Britain, which is hosting next year’s UN Climate Conference, announced that it would cut emissions by 68 percent, compared to 1990 levels, within the next five years, and the European Union bloc committed to a 55 percent cut over the same time period.
Small island nations are not among large emitters of greenhouse gases, but they’re among the most affected by global warming, said Barbados Prime Minister Mia Mottley. This year’s hurricane season has ended with a record of 30 named storms.
The survival of these nations depends on other countries raising ambition in their emissions pledges, she said. Without more ambition, “There will be no build-back-better for countries and economies like mine.”
🇵🇰's"nature-based solutions" to mitigate effects of #climatechange, planting #10billionTrees: PM @ImranKhanPTI https://t.co/7yfwef2XL7— Pakistan Mission to the UN, NY 🇵🇰🇺🇳 (@PakistanUN_NY) December 12, 2020
Italy will donate 30 million euros ($36 million) to the UN Adaptation Fund, Italian Prime Minister Giuseppe Conte.
France will introduce a new climate law over the next few weeks, including specific measures proposed by citizens to help the economy transition toward climate neutrality, French President Emmanuel Macron said.

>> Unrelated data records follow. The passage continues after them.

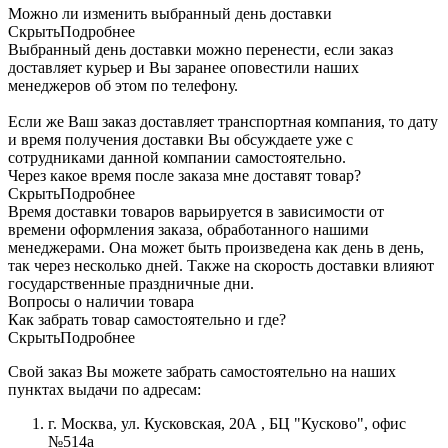
Можно ли изменить выбранный день доставки
Скрыть
Подробнее
Выбранный день доставки можно перенести, если заказ
доставляет курьер и Вы заранее оповестили наших
менеджеров об этом по телефону.
Если же Ваш заказ доставляет транспортная компания, то дату
и время получения доставки Вы обсуждаете уже с
сотрудниками данной компании самостоятельно.
Через какое время после заказа мне доставят товар?
Скрыть
Подробнее
Время доставки товаров варьируется в зависимости от
времени оформления заказа, обработанного нашими
менеджерами. Она может быть произведена как день в день,
так через несколько дней. Также на скорость доставки влияют
государственные праздничные дни.
Вопросы о наличии товара
Как забрать товар самостоятельно и где?
Скрыть
Подробнее
Свой заказ Вы можете забрать самостоятельно на наших
пунктах выдачи по адресам:
г. Москва, ул. Кусковская, 20А , БЦ "Кусково", офис
№514а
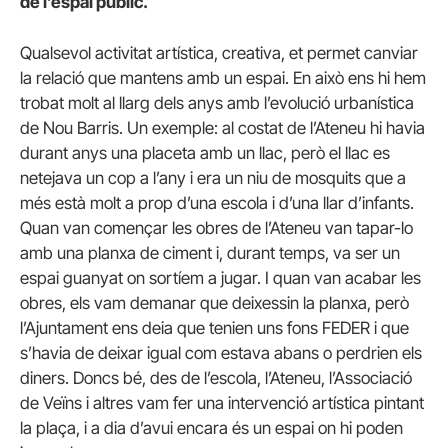
de l’espai públic.
Qualsevol activitat artística, creativa, et permet canviar
la relació que mantens amb un espai. En això ens hi hem
trobat molt al llarg dels anys amb l’evolució urbanística
de Nou Barris. Un exemple: al costat de l’Ateneu hi havia
durant anys una placeta amb un llac, però el llac es
netejava un cop a l’any i era un niu de mosquits que a
més està molt a prop d’una escola i d’una llar d’infants.
Quan van començar les obres de l’Ateneu van tapar-lo
amb una planxa de ciment i, durant temps, va ser un
espai guanyat on sortíem a jugar. I quan van acabar les
obres, els vam demanar que deixessin la planxa, però
l’Ajuntament ens deia que tenien uns fons FEDER i que
s’havia de deixar igual com estava abans o perdrien els
diners. Doncs bé, des de l’escola, l’Ateneu, l’Associació
de Veïns i altres vam fer una intervenció artística pintant
la plaça, i a dia d’avui encara és un espai on hi poden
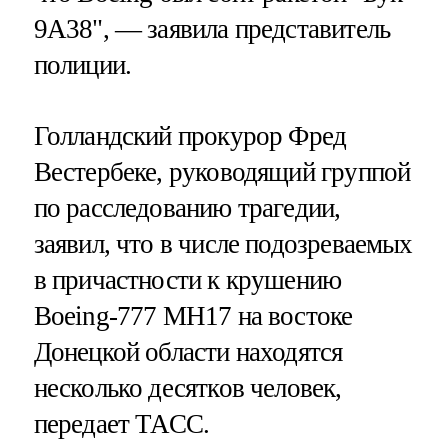
9А38", — заявила представитель
полиции.
Голландский прокурор Фред
Вестербеке, руководящий группой
по расследованию трагедии,
заявил, что в числе подозреваемых
в причастности к крушению
Boeing-777 MH17 на востоке
Донецкой области находятся
несколько десятков человек,
передает ТАСС.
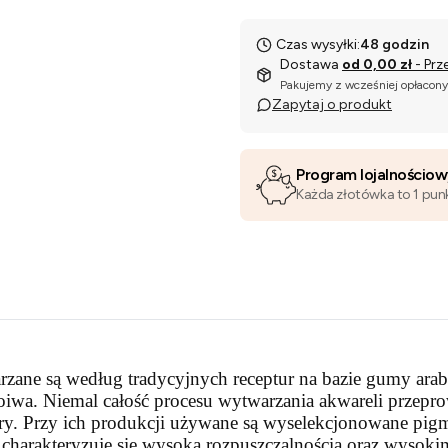
Czas wysyłki:
48 godzin
Dostawa
od 0,00 zł
- Prz
Pakujemy z wcześniej opłacon
Zapytaj o produkt
Program lojalnościo
Każda złotówka to 1 pun
rzane są według tradycyjnych receptur na bazie gumy ara
wa. Niemal całość procesu wytwarzania akwareli przeprow
ptury. Przy ich produkcji używane są wyselekcjonowane pig
 charakteryzuje się wysoką rozpuszczalnością oraz wysok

Measures to transition toward a low-carbon economy include halting all support toward exploring new fossil fuel deposits within the next five years, not building new coal plants, and forcing financial firms to disclose financial risk, he said.
UN Secretary-General Guterres called on governments to declare a climate emergency to accelerate efforts toward carbon neutrality. That’ll be the UN’s central objective for next year, he said.
Munir Akram (ECOSOC President) on the Twenty-fifth Anniversary of the World Summit for Social Development (WSSD + 25) https://t.co/TTjoMvH9QK— EcologyAfricaFoundation(E.A.F) (@EcologyAfricaF1) December 13, 2020
“Five years after the Paris Agreement, we’re still not going in the right direction,” Guterres said. “Commitments made in Paris were far from enough — we are headed for a catastrophic temperature rise of 3 degrees.
At least 24 countries announced in the Summit new commitments, strategies, or plans to reach carbon neutrality. Several states set out how they are going even further, with ambitious dates to reach net-zero: Finland by 2035, Austria by 2040, and Sweden by 2045.
Officials see these announcements as a sign that there is real momentum as the member states head towards the next big step on the road to carbon neutrality, the COP26 UN Climate Conference, in November 2021.
The Summit has been labeled as the starting gun for the “the sprint to Glasgow,” referring to the delayed UN Climate Conference (COP26), scheduled to be held in the Scottish city in November 2021. The year-long sprint pushes countries to announce even more ambitious and wide-ranging plans to curb emissions and make their economies “greener” and more sustainable.
The coronavirus wrought economic havoc on the world but, with the release of COVID-19 vaccines expected in 2021, these officials hope that economies will begin opening up, and the UN is spearheading attempts to ensure that the world will “build back better” rather than returning to a fossil-fuel dependent business as usual.